▶ [Source data]
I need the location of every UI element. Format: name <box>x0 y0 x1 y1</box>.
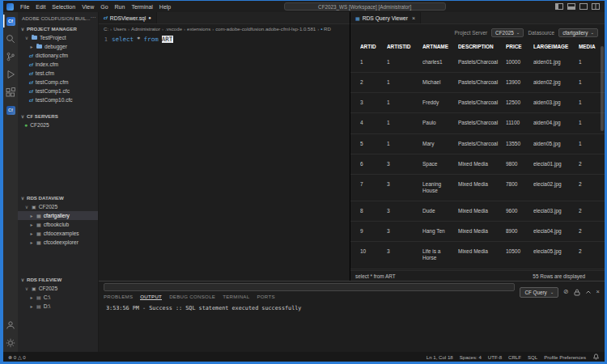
tree-item-debugger[interactable]: ▸ debugger <box>18 42 98 51</box>
clear-output-icon[interactable]: ⊘ <box>563 289 568 295</box>
menu-item[interactable]: Help <box>156 4 174 10</box>
tree-item-file[interactable]: cf test.cfm <box>18 69 98 78</box>
search-icon[interactable] <box>3 32 18 45</box>
section-project-manager[interactable]: ∨ PROJECT MANAGER <box>18 23 98 33</box>
breadcrumb-item[interactable]: Administrator <box>131 26 165 32</box>
table-row[interactable]: 10 3 Life is a Horse Mixed Media 10500 e… <box>350 242 605 269</box>
status-item[interactable]: Profile Preferences <box>544 354 586 360</box>
column-header[interactable]: ARTID <box>360 44 387 49</box>
more-actions-icon[interactable]: ⋯ <box>91 15 96 21</box>
output-channel-select[interactable]: CF Query ⌄ <box>520 287 558 298</box>
tree-item-rds-fileserver[interactable]: ∨ ▣ CF2025 <box>18 284 98 293</box>
table-row[interactable]: 9 3 Hang Ten Mixed Media 8900 elecia04.j… <box>350 222 605 242</box>
coldfusion-icon[interactable]: Cf <box>3 104 18 116</box>
tree-item-file[interactable]: cf testComp10.cfc <box>18 95 98 104</box>
notifications-bell-icon[interactable] <box>592 353 600 361</box>
status-item[interactable]: SQL <box>528 354 537 360</box>
status-item[interactable]: Ln 1, Col 18 <box>427 354 453 360</box>
breadcrumb-item[interactable]: C: <box>104 26 113 32</box>
settings-gear-icon[interactable] <box>3 336 18 349</box>
tree-item-file[interactable]: cf dictionary.cfm <box>18 51 98 60</box>
tree-item-drive[interactable]: ▸ ▤ D:\ <box>18 302 98 311</box>
breadcrumb-item[interactable]: RD <box>320 26 334 32</box>
tab-rdsviewer-sql[interactable]: cf RDSViewer.sql ● <box>99 12 157 23</box>
table-row[interactable]: 3 1 Freddy Pastels/Charcoal 12500 aiden0… <box>350 93 605 113</box>
result-table-body[interactable]: 1 1 charles1 Pastels/Charcoal 10000 aide… <box>350 53 605 270</box>
menu-item[interactable]: Go <box>97 4 111 10</box>
menu-item[interactable]: Edit <box>32 4 49 10</box>
tree-item-datasource[interactable]: ▸ ▦ cfcodeexplorer <box>18 238 98 247</box>
table-row[interactable]: 1 1 charles1 Pastels/Charcoal 10000 aide… <box>350 53 605 73</box>
menu-item[interactable]: View <box>79 4 97 10</box>
window-title[interactable]: CF2023_WS [Workspace] [Administrator] <box>284 2 446 11</box>
problems-status[interactable]: ⊗ 0 △ 0 <box>8 354 26 360</box>
panel-tab[interactable]: OUTPUT <box>140 294 162 300</box>
source-control-icon[interactable] <box>3 50 18 63</box>
column-header[interactable]: DESCRIPTION <box>458 44 506 49</box>
lock-autoscroll-icon[interactable] <box>574 289 580 296</box>
customize-layout-icon[interactable] <box>592 3 600 10</box>
panel-tab[interactable]: PORTS <box>257 294 274 299</box>
status-item[interactable]: UTF-8 <box>488 354 502 360</box>
tree-item-file[interactable]: cf testComp.cfm <box>18 78 98 87</box>
table-row[interactable]: 6 3 Space Mixed Media 9800 elecia01.jpg … <box>350 154 605 175</box>
chevron-expanded-icon: ∨ <box>20 113 25 119</box>
table-row[interactable]: 7 3 Leaning House Mixed Media 7800 eleci… <box>350 175 605 201</box>
panel-tab[interactable]: TERMINAL <box>223 294 249 299</box>
menu-item[interactable]: Terminal <box>128 4 155 10</box>
table-row[interactable]: 4 1 Paulo Pastels/Charcoal 11100 aiden04… <box>350 113 605 133</box>
tree-item-file[interactable]: cf testComp1.cfc <box>18 87 98 95</box>
menu-item[interactable]: File <box>17 4 32 10</box>
table-row[interactable]: 2 1 Michael Pastels/Charcoal 13900 aiden… <box>350 73 605 93</box>
tree-item-datasource[interactable]: ▸ ▦ cfdocexamples <box>18 229 98 238</box>
line-number: 1 <box>99 36 112 43</box>
scrollbar-thumb[interactable] <box>601 46 604 131</box>
database-icon: ▦ <box>36 222 41 227</box>
breadcrumb-item[interactable]: Users <box>113 26 131 32</box>
close-tab-icon[interactable]: × <box>412 15 415 21</box>
output-filter-input[interactable] <box>104 283 515 291</box>
server-select[interactable]: CF2025 ⌄ <box>491 28 524 37</box>
breadcrumb-item[interactable]: .vscode <box>165 26 187 32</box>
status-item[interactable]: CRLF <box>508 354 521 360</box>
section-rds-dataview[interactable]: ∨ RDS DATAVIEW <box>18 193 98 202</box>
tree-item-file[interactable]: cf index.cfm <box>18 60 98 69</box>
column-header[interactable]: MEDIA <box>579 44 600 49</box>
tree-item-drive[interactable]: ▸ ▤ C:\ <box>18 293 98 302</box>
table-row[interactable]: 8 3 Dude Mixed Media 9600 elecia03.jpg 2 <box>350 201 605 222</box>
tree-item-datasource[interactable]: ▸ ▦ cfartgallery <box>18 211 98 220</box>
tab-rds-query-viewer[interactable]: ▦ RDS Query Viewer × <box>350 12 421 23</box>
menu-item[interactable]: Selection <box>49 4 79 10</box>
tree-item-datasource[interactable]: ▸ ▦ cfbookclub <box>18 220 98 229</box>
breadcrumb-item[interactable]: com-adobe-coldfusion.adobe-cfml-lsp-1.0.… <box>215 26 320 32</box>
column-header[interactable]: ARTISTID <box>387 44 422 49</box>
output-log[interactable]: 3:53:56 PM - Success :: SQL statement ex… <box>99 301 605 352</box>
toggle-secondary-sidebar-icon[interactable] <box>579 3 588 10</box>
menu-item[interactable]: Run <box>112 4 129 10</box>
column-header[interactable]: PRICE <box>506 44 533 49</box>
coldfusion-builder-icon[interactable]: Cf <box>3 15 18 28</box>
modified-dot-icon[interactable]: ● <box>148 15 151 20</box>
tree-item-rds-server[interactable]: ∨ ▣ CF2025 <box>18 202 98 211</box>
breadcrumb-item[interactable]: extensions <box>187 26 215 32</box>
section-rds-fileview[interactable]: ∨ RDS FILEVIEW <box>18 274 98 284</box>
datasource-select[interactable]: cfartgallery ⌄ <box>558 28 598 37</box>
maximize-panel-icon[interactable] <box>585 289 592 295</box>
status-item[interactable]: Spaces: 4 <box>460 354 482 360</box>
tree-item-cf2025-server[interactable]: ● CF2025 <box>18 121 98 129</box>
toggle-panel-icon[interactable] <box>567 3 575 10</box>
run-debug-icon[interactable] <box>3 68 18 81</box>
close-panel-icon[interactable]: × <box>596 289 600 295</box>
extensions-icon[interactable] <box>3 86 18 99</box>
table-row[interactable]: 5 1 Mary Pastels/Charcoal 13550 aiden05.… <box>350 134 605 154</box>
tree-item-testproject[interactable]: ∨ TestProject <box>18 33 98 42</box>
column-header[interactable]: ARTNAME <box>422 44 458 49</box>
account-icon[interactable] <box>3 319 18 332</box>
column-header[interactable]: LARGEIMAGE <box>533 44 579 49</box>
section-cf-servers[interactable]: ∨ CF SERVERS <box>18 111 98 121</box>
panel-tab[interactable]: PROBLEMS <box>104 294 133 299</box>
chevron-collapsed-icon: ▸ <box>29 303 34 309</box>
code-editor[interactable]: 1 select * from ART <box>99 33 350 281</box>
panel-tab[interactable]: DEBUG CONSOLE <box>169 294 215 299</box>
toggle-sidebar-icon[interactable] <box>555 3 563 10</box>
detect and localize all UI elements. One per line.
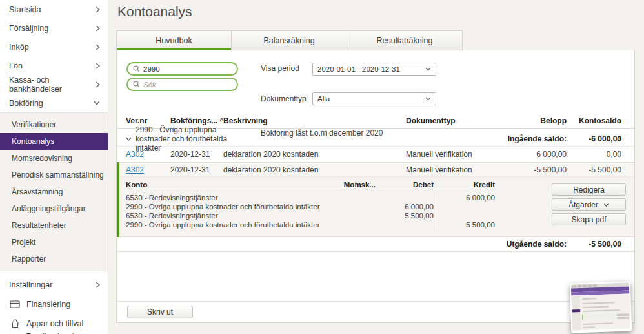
column-header-bokforingsdatum[interactable]: Bokförings...^ <box>170 116 223 125</box>
sidebar-item-resultatenheter[interactable]: Resultatenheter <box>0 217 108 234</box>
table-row[interactable]: A302 2020-12-31 deklaration 2020 kosntad… <box>117 147 634 162</box>
ingaende-saldo-label: Ingående saldo: <box>248 134 567 143</box>
detail-header-debet: Debet <box>376 181 434 189</box>
sidebar: Startsida Försäljning Inköp Lön Kassa- o… <box>0 0 108 334</box>
text-search-input[interactable] <box>143 81 232 89</box>
account-search-input[interactable] <box>143 65 232 73</box>
tab-bar: Huvudbok Balansräkning Resultaträkning <box>116 30 463 50</box>
screenshot-thumbnail[interactable] <box>570 281 632 333</box>
chevron-down-icon <box>603 203 609 207</box>
chevron-down-icon <box>425 97 431 101</box>
sidebar-item-projekt[interactable]: Projekt <box>0 234 108 251</box>
sidebar-item-momsredovisning[interactable]: Momsredovisning <box>0 150 108 167</box>
sidebar-item-label: Startsida <box>9 5 41 14</box>
detail-header-momsk: Momsk... <box>336 181 376 189</box>
chevron-right-icon <box>96 81 100 88</box>
sidebar-item-forsaljning[interactable]: Försäljning <box>0 19 108 37</box>
sidebar-item-lon[interactable]: Lön <box>0 56 108 75</box>
account-group-row[interactable]: 2990 - Övriga upplupna kostnader och för… <box>117 132 634 147</box>
bokforing-submenu: Verifikationer Kontoanalys Momsredovisni… <box>0 112 108 271</box>
account-search-field[interactable] <box>126 62 238 76</box>
cell-belopp: 6 000,00 <box>496 150 567 159</box>
tab-balansrakning[interactable]: Balansräkning <box>232 30 347 50</box>
sidebar-item-rapporter[interactable]: Rapporter <box>0 251 108 267</box>
page-title: Kontoanalys <box>117 4 192 19</box>
sidebar-item-finansiering[interactable]: Finansiering <box>0 295 108 314</box>
detail-row: 2990 - Övriga upplupna kostnader och för… <box>126 202 495 211</box>
cell-beskrivning: deklaration 2020 kosntaden <box>223 165 406 174</box>
chevron-right-icon <box>96 63 100 69</box>
sidebar-item-anlaggningstillgangar[interactable]: Anläggningstillgångar <box>0 200 108 217</box>
sidebar-item-periodisk-sammanstallning[interactable]: Periodisk sammanställning <box>0 167 108 183</box>
sidebar-item-bokforing[interactable]: Bokföring <box>0 94 108 112</box>
sidebar-item-label: Försäljning <box>9 24 48 33</box>
cell-kontosaldo: -5 500,00 <box>567 165 621 174</box>
column-header-kontosaldo[interactable]: Kontosaldo <box>567 116 621 125</box>
atgarder-button[interactable]: Åtgärder <box>552 198 626 211</box>
redigera-button[interactable]: Redigera <box>552 183 626 196</box>
column-header-dokumenttyp[interactable]: Dokumenttyp <box>406 116 496 125</box>
detail-row: 6530 - Redovisningstjänster 5 500,00 <box>126 211 495 220</box>
sidebar-item-label: Lön <box>9 61 23 70</box>
search-icon <box>133 81 140 88</box>
panel-footer: Skriv ut <box>117 301 634 322</box>
thumbnail-content <box>571 293 630 330</box>
sidebar-item-arsavstamning[interactable]: Årsavstämning <box>0 183 108 200</box>
table-row-selected[interactable]: A302 2020-12-31 deklaration 2020 kosntad… <box>117 162 634 177</box>
ingaende-saldo-value: -6 000,00 <box>567 134 621 143</box>
sidebar-item-label: Appar och tillval <box>26 319 83 328</box>
chevron-down-icon <box>425 67 431 71</box>
detail-header-kredit: Kredit <box>434 181 495 189</box>
sidebar-item-label: Finansiering <box>26 300 70 309</box>
tab-resultatrakning[interactable]: Resultaträkning <box>347 30 463 50</box>
content-panel: Visa period 2020-01-01 - 2020-12-31 Bokf… <box>116 50 635 323</box>
dokumenttyp-value: Alla <box>317 95 330 103</box>
chevron-right-icon <box>96 25 100 32</box>
visa-period-dropdown[interactable]: 2020-01-01 - 2020-12-31 <box>312 63 436 76</box>
tab-huvudbok[interactable]: Huvudbok <box>116 30 232 50</box>
cell-belopp: -5 500,00 <box>496 165 567 174</box>
cell-kontosaldo: 0,00 <box>567 150 621 159</box>
detail-header-konto: Konto <box>126 181 336 189</box>
sidebar-item-label: Inköp <box>9 43 29 52</box>
chevron-down-icon <box>94 101 100 105</box>
sidebar-item-kontoanalys[interactable]: Kontoanalys <box>0 133 108 150</box>
column-header-belopp[interactable]: Belopp <box>496 116 567 125</box>
sidebar-item-label: Inställningar <box>9 280 52 289</box>
sidebar-item-inkop[interactable]: Inköp <box>0 37 108 56</box>
sidebar-item-label: Kassa- och bankhändelser <box>9 76 96 94</box>
column-header-beskrivning[interactable]: Beskrivning <box>223 116 406 125</box>
dokumenttyp-dropdown[interactable]: Alla <box>312 92 436 105</box>
cell-datum: 2020-12-31 <box>170 150 223 159</box>
column-header-vernr[interactable]: Ver.nr <box>126 116 170 125</box>
utgaende-saldo-row: Utgående saldo: -5 500,00 <box>117 237 634 252</box>
sidebar-item-appar-och-tillval[interactable]: Appar och tillval <box>0 314 108 333</box>
collapse-chevron-icon[interactable] <box>126 137 132 141</box>
visa-period-label: Visa period <box>261 64 299 73</box>
sidebar-item-startsida[interactable]: Startsida <box>0 0 108 19</box>
shopping-bag-icon <box>9 319 21 329</box>
utgaende-saldo-label: Utgående saldo: <box>248 240 567 249</box>
visa-period-value: 2020-01-01 - 2020-12-31 <box>317 65 400 73</box>
chevron-right-icon <box>96 44 100 50</box>
detail-header-row: Konto Momsk... Debet Kredit <box>126 181 495 191</box>
chevron-right-icon <box>96 282 100 288</box>
chevron-right-icon <box>96 6 100 13</box>
credit-card-icon <box>9 300 21 309</box>
sidebar-item-installningar[interactable]: Inställningar <box>0 275 108 295</box>
search-icon <box>133 65 140 72</box>
detail-row: 6530 - Redovisningstjänster 6 000,00 <box>126 193 495 202</box>
verification-link[interactable]: A302 <box>126 150 144 159</box>
detail-row: 2990 - Övriga upplupna kostnader och för… <box>126 220 495 229</box>
sidebar-item-verifikationer[interactable]: Verifikationer <box>0 116 108 133</box>
utgaende-saldo-value: -5 500,00 <box>567 240 621 249</box>
verification-link[interactable]: A302 <box>126 165 144 174</box>
skapa-pdf-button[interactable]: Skapa pdf <box>552 213 626 225</box>
text-search-field[interactable] <box>126 78 238 91</box>
selected-row-indicator <box>117 162 119 237</box>
sidebar-item-label: Bokföring <box>9 99 43 108</box>
cell-dokumenttyp: Manuell verifikation <box>406 150 496 159</box>
cell-beskrivning: deklaration 2020 kosntaden <box>223 150 406 159</box>
sidebar-item-kassa-bank[interactable]: Kassa- och bankhändelser <box>0 75 108 94</box>
skriv-ut-button[interactable]: Skriv ut <box>127 306 193 318</box>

▶ [What you need to do] For the string "cfartgallery", give the number of lines in the data that contain it, and only that number.

▶ [Task response] 2